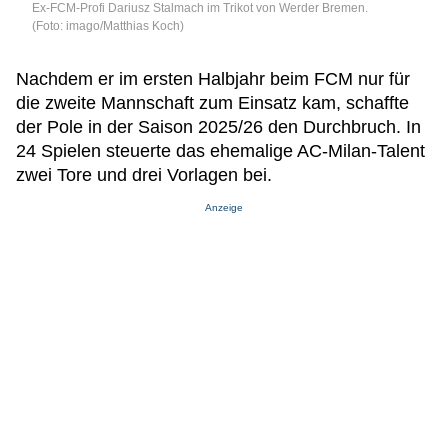
Ex-FCM-Profi Dariusz Stalmach im Trikot von Werder Bremen.
(Foto: imago/Matthias Koch)
Nachdem er im ersten Halbjahr beim FCM nur für
die zweite Mannschaft zum Einsatz kam, schaffte
der Pole in der Saison 2025/26 den Durchbruch. In
24 Spielen steuerte das ehemalige AC-Milan-Talent
zwei Tore und drei Vorlagen bei.
Anzeige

━━━━━━━━━━━━━━━━━━━━

● **What to produce**
Leave the pictures out and write out every entry exactly as given.

● **Answer box**
Ex-FCM-Profi Dariusz Stalmach im Trikot von Werder Bremen.
(Foto: imago/Matthias Koch)
Nachdem er im ersten Halbjahr beim FCM nur für
die zweite Mannschaft zum Einsatz kam, schaffte
der Pole in der Saison 2025/26 den Durchbruch. In
24 Spielen steuerte das ehemalige AC-Milan-Talent
zwei Tore und drei Vorlagen bei.
Anzeige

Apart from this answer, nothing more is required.